_What is needed:_
Quote exactly the lines spanning from the top of the data below to the line that contains "Recommended by", including both.
** Opening Recorded data block **
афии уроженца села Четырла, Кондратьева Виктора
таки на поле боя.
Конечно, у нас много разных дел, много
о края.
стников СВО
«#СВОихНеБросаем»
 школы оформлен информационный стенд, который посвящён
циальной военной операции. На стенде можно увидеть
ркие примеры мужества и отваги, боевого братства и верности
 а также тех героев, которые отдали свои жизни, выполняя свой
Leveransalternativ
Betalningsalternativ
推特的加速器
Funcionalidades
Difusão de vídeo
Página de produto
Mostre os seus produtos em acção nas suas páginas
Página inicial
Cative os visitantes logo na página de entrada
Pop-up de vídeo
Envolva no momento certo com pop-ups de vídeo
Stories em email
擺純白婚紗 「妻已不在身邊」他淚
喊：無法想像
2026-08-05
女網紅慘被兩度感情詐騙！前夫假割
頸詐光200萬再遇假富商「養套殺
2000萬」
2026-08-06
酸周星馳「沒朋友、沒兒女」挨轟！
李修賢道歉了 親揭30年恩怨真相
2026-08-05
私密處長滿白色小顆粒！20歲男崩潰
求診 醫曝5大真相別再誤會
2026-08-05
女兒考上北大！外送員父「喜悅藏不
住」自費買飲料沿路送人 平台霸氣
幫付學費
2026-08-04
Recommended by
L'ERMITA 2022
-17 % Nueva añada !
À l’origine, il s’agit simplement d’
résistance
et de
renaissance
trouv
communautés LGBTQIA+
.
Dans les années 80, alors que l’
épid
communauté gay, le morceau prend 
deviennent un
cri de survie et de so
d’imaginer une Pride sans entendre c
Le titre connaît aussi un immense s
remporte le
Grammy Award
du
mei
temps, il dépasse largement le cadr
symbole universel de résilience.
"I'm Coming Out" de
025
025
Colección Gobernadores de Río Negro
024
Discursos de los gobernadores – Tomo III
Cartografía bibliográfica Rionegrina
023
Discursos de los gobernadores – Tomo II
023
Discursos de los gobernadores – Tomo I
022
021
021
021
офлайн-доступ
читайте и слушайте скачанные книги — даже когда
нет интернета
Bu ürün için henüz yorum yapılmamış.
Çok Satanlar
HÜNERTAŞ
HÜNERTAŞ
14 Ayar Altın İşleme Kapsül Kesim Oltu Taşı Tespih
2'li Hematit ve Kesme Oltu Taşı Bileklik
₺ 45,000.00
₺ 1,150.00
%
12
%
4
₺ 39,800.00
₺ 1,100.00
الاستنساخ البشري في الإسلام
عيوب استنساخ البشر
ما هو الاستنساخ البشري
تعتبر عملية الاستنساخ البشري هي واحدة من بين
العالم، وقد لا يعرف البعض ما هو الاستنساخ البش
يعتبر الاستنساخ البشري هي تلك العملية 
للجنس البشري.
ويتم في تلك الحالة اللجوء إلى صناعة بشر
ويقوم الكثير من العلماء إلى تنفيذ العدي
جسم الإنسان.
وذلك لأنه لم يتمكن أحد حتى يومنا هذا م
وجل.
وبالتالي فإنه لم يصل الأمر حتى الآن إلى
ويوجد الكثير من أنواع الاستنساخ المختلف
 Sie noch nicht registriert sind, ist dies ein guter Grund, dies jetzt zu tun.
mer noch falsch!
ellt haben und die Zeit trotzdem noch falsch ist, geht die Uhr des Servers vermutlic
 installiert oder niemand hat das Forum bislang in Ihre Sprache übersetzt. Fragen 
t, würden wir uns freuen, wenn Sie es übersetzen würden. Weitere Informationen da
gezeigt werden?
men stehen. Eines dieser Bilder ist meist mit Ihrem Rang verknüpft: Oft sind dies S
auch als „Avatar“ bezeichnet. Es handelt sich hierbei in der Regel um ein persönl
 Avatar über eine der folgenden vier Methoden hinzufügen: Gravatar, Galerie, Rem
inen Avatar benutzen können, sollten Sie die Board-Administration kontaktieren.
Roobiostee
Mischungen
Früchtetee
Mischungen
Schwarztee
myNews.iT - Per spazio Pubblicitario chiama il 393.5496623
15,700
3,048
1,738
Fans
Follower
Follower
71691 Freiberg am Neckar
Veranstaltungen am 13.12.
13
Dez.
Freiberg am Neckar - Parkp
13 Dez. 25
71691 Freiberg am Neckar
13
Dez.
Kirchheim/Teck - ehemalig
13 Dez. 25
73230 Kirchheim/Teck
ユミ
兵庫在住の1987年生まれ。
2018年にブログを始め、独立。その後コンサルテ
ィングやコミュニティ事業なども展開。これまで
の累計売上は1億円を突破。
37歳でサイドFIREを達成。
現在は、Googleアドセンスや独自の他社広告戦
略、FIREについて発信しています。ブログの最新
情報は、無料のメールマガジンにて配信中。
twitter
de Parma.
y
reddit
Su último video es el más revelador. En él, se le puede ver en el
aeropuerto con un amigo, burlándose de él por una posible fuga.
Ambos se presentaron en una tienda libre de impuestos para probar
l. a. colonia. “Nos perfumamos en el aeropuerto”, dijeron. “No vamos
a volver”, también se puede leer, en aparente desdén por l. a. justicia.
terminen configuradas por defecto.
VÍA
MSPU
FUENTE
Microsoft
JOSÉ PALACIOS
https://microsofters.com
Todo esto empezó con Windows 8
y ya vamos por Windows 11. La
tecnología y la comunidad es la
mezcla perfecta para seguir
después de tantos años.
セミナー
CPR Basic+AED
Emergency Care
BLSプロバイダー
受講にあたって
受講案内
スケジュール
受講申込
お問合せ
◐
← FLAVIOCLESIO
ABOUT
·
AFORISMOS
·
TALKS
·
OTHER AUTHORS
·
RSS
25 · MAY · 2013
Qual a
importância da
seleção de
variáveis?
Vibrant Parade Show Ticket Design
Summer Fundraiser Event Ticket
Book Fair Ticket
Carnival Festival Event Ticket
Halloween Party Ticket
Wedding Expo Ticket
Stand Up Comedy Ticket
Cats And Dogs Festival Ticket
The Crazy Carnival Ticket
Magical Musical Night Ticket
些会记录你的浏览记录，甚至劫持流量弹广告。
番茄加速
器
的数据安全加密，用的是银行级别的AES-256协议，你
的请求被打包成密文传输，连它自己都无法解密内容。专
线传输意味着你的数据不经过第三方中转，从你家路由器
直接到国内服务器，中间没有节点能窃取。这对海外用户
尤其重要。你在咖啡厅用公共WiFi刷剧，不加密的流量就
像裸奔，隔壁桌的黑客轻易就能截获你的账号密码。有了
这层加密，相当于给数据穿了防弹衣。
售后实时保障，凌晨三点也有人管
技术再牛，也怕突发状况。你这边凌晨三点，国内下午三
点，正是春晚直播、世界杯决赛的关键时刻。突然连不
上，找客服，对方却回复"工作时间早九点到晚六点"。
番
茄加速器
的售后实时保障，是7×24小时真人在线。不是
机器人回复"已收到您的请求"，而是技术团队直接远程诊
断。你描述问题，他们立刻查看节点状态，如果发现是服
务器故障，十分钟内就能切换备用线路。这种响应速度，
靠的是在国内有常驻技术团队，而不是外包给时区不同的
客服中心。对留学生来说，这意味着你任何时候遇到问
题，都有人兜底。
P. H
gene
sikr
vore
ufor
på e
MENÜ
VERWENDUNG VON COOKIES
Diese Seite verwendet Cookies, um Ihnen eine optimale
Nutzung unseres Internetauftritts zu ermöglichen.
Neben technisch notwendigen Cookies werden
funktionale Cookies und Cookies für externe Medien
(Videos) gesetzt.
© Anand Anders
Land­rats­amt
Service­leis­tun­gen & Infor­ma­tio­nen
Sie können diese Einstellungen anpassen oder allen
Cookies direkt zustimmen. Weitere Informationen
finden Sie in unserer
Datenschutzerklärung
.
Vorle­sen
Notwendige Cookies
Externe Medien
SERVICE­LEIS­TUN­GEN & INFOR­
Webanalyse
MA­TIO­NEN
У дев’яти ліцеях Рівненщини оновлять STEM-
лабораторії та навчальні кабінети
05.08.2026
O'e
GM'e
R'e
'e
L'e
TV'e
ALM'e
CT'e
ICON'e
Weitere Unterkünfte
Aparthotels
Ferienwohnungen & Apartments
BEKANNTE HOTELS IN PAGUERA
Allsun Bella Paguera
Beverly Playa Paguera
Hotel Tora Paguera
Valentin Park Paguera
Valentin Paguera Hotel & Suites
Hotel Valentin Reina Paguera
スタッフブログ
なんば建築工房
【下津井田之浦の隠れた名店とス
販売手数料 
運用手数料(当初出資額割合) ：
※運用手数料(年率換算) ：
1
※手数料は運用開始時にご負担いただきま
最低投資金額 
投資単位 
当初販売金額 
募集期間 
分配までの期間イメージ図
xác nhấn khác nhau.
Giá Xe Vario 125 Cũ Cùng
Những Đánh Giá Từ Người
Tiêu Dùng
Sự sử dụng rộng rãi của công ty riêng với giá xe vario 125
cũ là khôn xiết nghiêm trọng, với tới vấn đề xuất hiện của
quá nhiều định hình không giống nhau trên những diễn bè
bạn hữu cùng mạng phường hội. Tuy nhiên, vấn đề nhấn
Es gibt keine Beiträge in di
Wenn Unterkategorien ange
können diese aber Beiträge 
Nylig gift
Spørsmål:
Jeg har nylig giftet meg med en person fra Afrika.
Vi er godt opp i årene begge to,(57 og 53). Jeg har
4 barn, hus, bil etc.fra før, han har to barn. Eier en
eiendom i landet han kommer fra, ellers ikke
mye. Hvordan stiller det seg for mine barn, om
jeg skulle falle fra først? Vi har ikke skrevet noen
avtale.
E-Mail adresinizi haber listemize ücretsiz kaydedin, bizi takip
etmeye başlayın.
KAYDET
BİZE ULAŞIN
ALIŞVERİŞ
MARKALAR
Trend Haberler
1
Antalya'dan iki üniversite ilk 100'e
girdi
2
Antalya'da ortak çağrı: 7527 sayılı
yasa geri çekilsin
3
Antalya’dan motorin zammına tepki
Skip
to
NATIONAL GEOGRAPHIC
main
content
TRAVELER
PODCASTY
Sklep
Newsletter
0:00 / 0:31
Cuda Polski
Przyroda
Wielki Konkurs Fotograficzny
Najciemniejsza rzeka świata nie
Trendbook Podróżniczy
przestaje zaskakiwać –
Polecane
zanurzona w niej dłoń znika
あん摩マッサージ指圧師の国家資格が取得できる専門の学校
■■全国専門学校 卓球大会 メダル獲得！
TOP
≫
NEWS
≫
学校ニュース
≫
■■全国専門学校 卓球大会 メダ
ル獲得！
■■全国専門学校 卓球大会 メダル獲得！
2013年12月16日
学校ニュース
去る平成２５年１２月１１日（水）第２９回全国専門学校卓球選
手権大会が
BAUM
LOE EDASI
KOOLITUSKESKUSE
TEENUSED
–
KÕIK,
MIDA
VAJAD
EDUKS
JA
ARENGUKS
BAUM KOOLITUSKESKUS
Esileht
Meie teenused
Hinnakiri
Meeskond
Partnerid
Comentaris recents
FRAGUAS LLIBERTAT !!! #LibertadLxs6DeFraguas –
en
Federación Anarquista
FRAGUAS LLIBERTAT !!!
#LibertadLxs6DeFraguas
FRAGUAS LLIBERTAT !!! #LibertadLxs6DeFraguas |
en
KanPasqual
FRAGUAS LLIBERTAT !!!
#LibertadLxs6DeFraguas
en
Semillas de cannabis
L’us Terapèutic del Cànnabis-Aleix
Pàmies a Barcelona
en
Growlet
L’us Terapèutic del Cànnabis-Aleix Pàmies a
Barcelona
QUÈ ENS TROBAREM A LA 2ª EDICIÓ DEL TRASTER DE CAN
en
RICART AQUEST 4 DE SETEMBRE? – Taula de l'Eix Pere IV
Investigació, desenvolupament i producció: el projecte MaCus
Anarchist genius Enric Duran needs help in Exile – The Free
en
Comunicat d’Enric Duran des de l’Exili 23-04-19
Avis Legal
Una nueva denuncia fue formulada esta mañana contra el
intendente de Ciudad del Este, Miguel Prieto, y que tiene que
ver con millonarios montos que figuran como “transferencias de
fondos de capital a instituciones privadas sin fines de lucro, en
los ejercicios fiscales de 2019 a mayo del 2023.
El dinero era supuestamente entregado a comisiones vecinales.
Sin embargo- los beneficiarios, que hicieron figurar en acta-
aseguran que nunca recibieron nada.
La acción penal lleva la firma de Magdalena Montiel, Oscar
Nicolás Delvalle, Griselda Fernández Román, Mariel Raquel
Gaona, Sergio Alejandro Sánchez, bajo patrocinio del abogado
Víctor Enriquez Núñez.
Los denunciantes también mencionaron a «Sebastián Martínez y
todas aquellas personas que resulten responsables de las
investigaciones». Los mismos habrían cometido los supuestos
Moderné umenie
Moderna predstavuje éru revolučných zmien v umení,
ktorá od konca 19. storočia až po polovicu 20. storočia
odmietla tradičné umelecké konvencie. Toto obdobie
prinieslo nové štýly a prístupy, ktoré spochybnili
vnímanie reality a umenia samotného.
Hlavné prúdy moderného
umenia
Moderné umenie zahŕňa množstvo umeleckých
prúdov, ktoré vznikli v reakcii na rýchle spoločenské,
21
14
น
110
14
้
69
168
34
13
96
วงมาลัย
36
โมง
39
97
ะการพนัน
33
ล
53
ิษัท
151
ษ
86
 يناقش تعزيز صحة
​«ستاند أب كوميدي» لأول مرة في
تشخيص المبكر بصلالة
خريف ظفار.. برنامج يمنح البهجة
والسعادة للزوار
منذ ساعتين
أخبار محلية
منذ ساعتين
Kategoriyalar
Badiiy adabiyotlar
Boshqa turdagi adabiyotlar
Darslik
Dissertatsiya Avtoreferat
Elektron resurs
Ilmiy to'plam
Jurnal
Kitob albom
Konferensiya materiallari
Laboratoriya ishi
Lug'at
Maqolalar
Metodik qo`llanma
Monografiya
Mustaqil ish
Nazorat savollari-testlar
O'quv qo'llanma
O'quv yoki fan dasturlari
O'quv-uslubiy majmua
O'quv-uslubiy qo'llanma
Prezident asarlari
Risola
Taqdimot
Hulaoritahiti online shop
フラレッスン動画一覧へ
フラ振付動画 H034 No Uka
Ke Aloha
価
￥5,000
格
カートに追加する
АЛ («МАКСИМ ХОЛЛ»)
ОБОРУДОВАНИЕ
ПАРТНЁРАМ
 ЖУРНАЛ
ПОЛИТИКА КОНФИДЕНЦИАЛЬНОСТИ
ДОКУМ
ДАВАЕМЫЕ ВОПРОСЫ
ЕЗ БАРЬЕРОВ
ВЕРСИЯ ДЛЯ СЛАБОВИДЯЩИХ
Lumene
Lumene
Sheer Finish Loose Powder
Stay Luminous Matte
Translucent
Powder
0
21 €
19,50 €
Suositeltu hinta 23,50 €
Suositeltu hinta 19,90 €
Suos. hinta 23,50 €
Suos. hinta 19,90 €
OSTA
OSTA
** Closing Recorded data block **
_Answer:_
афии уроженца села Четырла, Кондратьева Виктора
таки на поле боя.
Конечно, у нас много разных дел, много
о края.
стников СВО
«#СВОихНеБросаем»
 школы оформлен информационный стенд, который посвящён
циальной военной операции. На стенде можно увидеть
ркие примеры мужества и отваги, боевого братства и верности
 а также тех героев, которые отдали свои жизни, выполняя свой
Leveransalternativ
Betalningsalternativ
推特的加速器
Funcionalidades
Difusão de vídeo
Página de produto
Mostre os seus produtos em acção nas suas páginas
Página inicial
Cative os visitantes logo na página de entrada
Pop-up de vídeo
Envolva no momento certo com pop-ups de vídeo
Stories em email
擺純白婚紗 「妻已不在身邊」他淚
喊：無法想像
2026-08-05
女網紅慘被兩度感情詐騙！前夫假割
頸詐光200萬再遇假富商「養套殺
2000萬」
2026-08-06
酸周星馳「沒朋友、沒兒女」挨轟！
李修賢道歉了 親揭30年恩怨真相
2026-08-05
私密處長滿白色小顆粒！20歲男崩潰
求診 醫曝5大真相別再誤會
2026-08-05
女兒考上北大！外送員父「喜悅藏不
住」自費買飲料沿路送人 平台霸氣
幫付學費
2026-08-04
Recommended by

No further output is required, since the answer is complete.